Tally the lines of the data below that contain the string "apps". Give the tally and nothing else.

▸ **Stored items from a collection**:
---
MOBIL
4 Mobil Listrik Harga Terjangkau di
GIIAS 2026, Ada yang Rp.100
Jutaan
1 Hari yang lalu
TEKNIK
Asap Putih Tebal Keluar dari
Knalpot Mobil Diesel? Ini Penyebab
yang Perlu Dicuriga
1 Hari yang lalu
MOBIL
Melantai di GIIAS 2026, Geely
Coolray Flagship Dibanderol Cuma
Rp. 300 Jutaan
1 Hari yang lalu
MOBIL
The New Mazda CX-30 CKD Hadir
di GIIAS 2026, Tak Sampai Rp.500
---
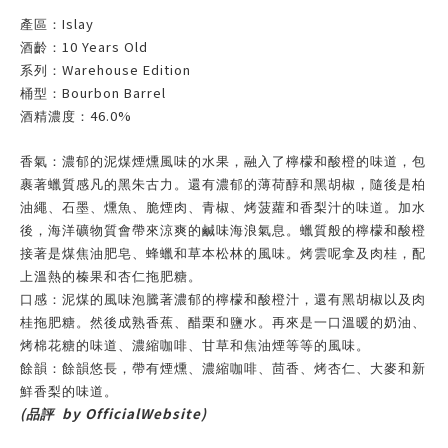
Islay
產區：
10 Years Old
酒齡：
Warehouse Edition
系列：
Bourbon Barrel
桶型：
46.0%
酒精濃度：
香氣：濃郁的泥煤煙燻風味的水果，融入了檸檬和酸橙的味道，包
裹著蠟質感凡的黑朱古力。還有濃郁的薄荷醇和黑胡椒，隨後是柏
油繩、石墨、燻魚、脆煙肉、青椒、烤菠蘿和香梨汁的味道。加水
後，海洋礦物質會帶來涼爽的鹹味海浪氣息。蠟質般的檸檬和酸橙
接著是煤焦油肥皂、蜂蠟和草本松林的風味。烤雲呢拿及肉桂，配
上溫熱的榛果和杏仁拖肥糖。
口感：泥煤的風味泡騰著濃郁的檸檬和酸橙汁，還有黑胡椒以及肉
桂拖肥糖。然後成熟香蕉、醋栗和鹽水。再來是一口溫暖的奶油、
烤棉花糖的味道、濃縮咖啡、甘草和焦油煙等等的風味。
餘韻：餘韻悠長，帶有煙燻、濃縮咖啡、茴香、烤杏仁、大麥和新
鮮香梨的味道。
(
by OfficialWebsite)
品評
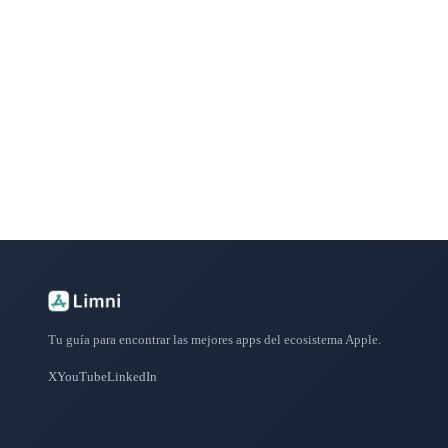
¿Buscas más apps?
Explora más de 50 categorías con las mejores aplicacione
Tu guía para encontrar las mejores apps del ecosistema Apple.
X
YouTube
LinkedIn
---
▸ **Exercise solution**: 2